The study reveals that nonmanual cues in Korean Sign Language mainly indicate emphasis rather than sentence boundaries.

## Key findings

- Prominence significantly affects the use of nonmanual cues like eye contact and eyebrow movements.
- Boundary position had minimal impact on cue usage compared to prominence.
- Nonmanual cues function as primary markers of focus rather than sentence boundaries in KSL.

## Abstract

This study examines how manual and nonmanual features contribute to prosodic marking in Korean Sign Language (KSL), particularly for prominence and Accentual Phrase (AP) boundaries. While previous studies have emphasized the role of nonmanuals in marking prosodic boundaries, we investigate whether these cues in KSL primarily serve to indicate prominence, regardless of boundary position.

Six adult Deaf KSL signers participated in a controlled card-arrangement task designed to elicit target signs in four prosodic conditions: focused vs. unfocused prominence and AP-initial vs. AP-medial positions.
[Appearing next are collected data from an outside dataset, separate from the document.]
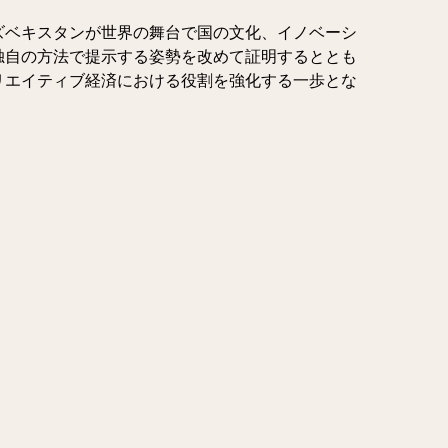
ズベキスタンが世界の舞台で国の文化、イノベーシ
独自の方法で提示する姿勢を改めて証明するととも
リエイティブ経済における役割を強化する一歩とな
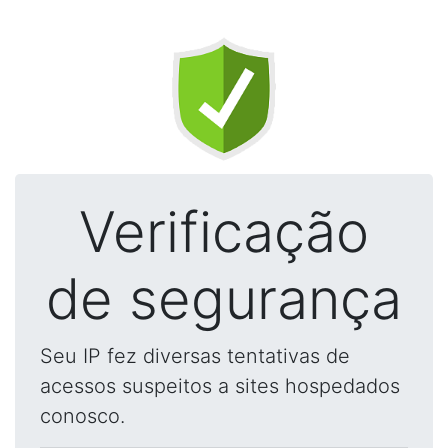
Verificação
de segurança
Seu IP fez diversas tentativas de
acessos suspeitos a sites hospedados
conosco.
The resulting data were analyzed using Bayesian mixed-effects modeling, with two predictors: prominence (focused vs. unfocused) and boundary position (AP-initial vs. AP-medial). A range of manual and nonmanual features—including eye contact, eyebrow movements, and sign duration—were annotated and statistically evaluated to determine their association with prosodic prominence and boundary marking in KSL.
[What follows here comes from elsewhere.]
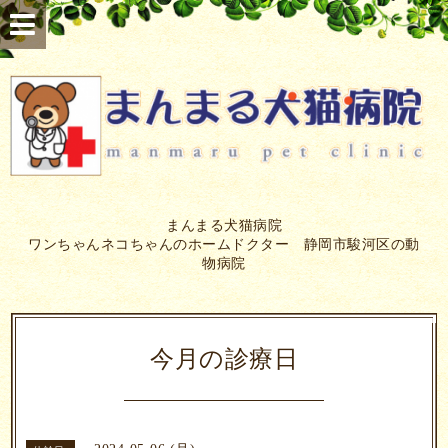
まんまる犬猫病院
ワンちゃんネコちゃんのホームドクター 静岡市駿河区の動
物病院
今月の診療日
The results showed that prominence had a robust effect on both manual and nonmanual cues. Features like eye contact, furrowed eyebrows, and squinted eyes were significantly more frequent in focused conditions. In contrast, boundary position alone showed minimal impact, with few features differing between AP-initial and AP-medial positions. Although some interaction effects were found, they were not consistent across features.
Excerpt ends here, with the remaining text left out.